The structure of the song is fairly robust, woven out of rock riffs and indie urges, mainstream accessibility, and more underground vibes but it is what they hang on this framework that makes it stand out. Although the band is perfectly able to use driven riffs to build walls of guitar noise, they blend this with a wonderfully staccato approach, firing off salvos and shards and stabs of guitar as well. And it is the space that such passages build, cracks that let the light in, that gives the song plenty of balance and breathing room.

And that is how you build a great dynamic to a song, blending edge and energy with seductive space and room for the sounds to percolate. And percolate they do. When the band has its foot on the gas the riffs crunch and roar but when they create such space between the notes, atmosphere and anticipation are conjured into existence.
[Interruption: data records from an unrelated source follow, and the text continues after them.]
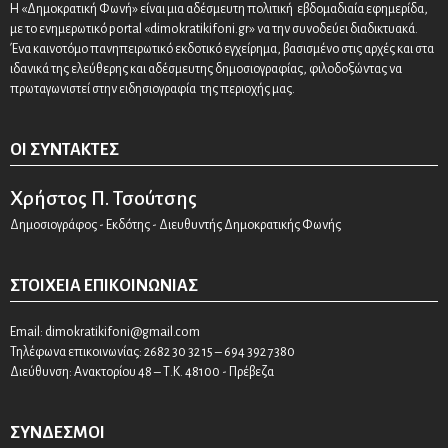
Η «Δημοκρατική Φωνή» είναι μια αδέσμευτη πολιτική εβδομαδιαία εφημερίδα,
με το ενημερωτικό portal «dimokratikifoni.gr» να την συνοδεύει διαδικτυακά.
Ένα καινοτόμο πανηπειρωτικό εκδοτικό εγχείρημα, βασισμένο στις αρχές και στα
ιδανικά της ελεύθερης και αδέσμευτης δημοσιογραφίας, φιλοδοξώντας να
πρωταγωνιστεί στην ειδησιογραφία της περιοχής μας.
ΟΙ ΣΥΝΤΆΚΤΕΣ
Χρήστος Π. Τσούτσης
Δημοσιογράφος - Εκδότης - Διευθυντής Δημοκρατικής Φωνής
ΣΤΟΙΧΕΊΑ ΕΠΙΚΟΙΝΩΝΊΑΣ
Email:
dimokratikifoni@gmail.com
Τηλέφωνα επικοινωνίας: 2682 30 32 15 – 694 392 7380
Διεύθυνση: Ανακτορίου 48 – Τ.Κ. 48100 - Πρέβεζα
ΣΎΝΔΕΣΜΟΙ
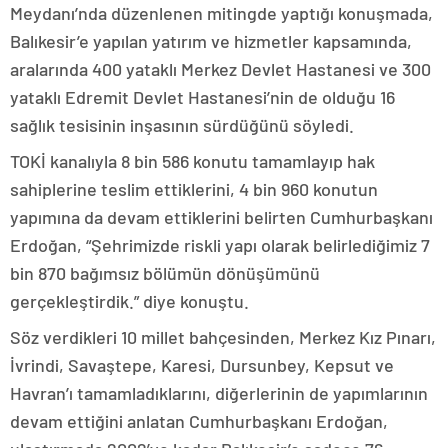
Meydanı’nda düzenlenen mitingde yaptığı konuşmada,
Balıkesir’e yapılan yatırım ve hizmetler kapsamında,
aralarında 400 yataklı Merkez Devlet Hastanesi ve 300
yataklı Edremit Devlet Hastanesi’nin de olduğu 16
sağlık tesisinin inşasının sürdüğünü söyledi.
TOKİ kanalıyla 8 bin 586 konutu tamamlayıp hak
sahiplerine teslim ettiklerini, 4 bin 960 konutun
yapımına da devam ettiklerini belirten Cumhurbaşkanı
Erdoğan, “Şehrimizde riskli yapı olarak belirlediğimiz 7
bin 870 bağımsız bölümün dönüşümünü
gerçekleştirdik.” diye konuştu.
Söz verdikleri 10 millet bahçesinden, Merkez Kız Pınarı,
İvrindi, Savaştepe, Karesi, Dursunbey, Kepsut ve
Havran’ı tamamladıklarını, diğerlerinin de yapımlarının
devam ettiğini anlatan Cumhurbaşkanı Erdoğan,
This Pensacola outfit sounds like the perfect band for the here-and-now but they are also following in the footsteps of plenty of bands who have gone before them, standing on the shoulders of sonic giants. You can hear echoes of everything from 80’s UK indie bands to 90’s US college rock stalwarts to post-punk energy and beautifully tempered rock power. And although there is an accessibility to their sound, one which could easily find favor with the mainstream, there is also intelligence and craftsmanship at work here which will endear them to the more discerning movers and shakers of the underground and alternative scenes too.

Second Guess is also proof that the guitar band is very much alive and kicking. In a world where samples and synths, digital creations, and studio manipulations are the order of the day, they manage to weave guitar strings and bass pulses into wonderfully textured layers in which to cocoon their song. No tricks, no gimmicks just the sound of picks on wire to create swathes of wonderful music which they neatly arrange into cascades of indie cool and rock energy. Add to that direct and perfectly unfussy drums and vocals that match the song’s direct and to-the-point ways and you have the perfect old-school sound reworked for the modern age.

Color the Void makes great music and that, at the end of the day, is all that really matters.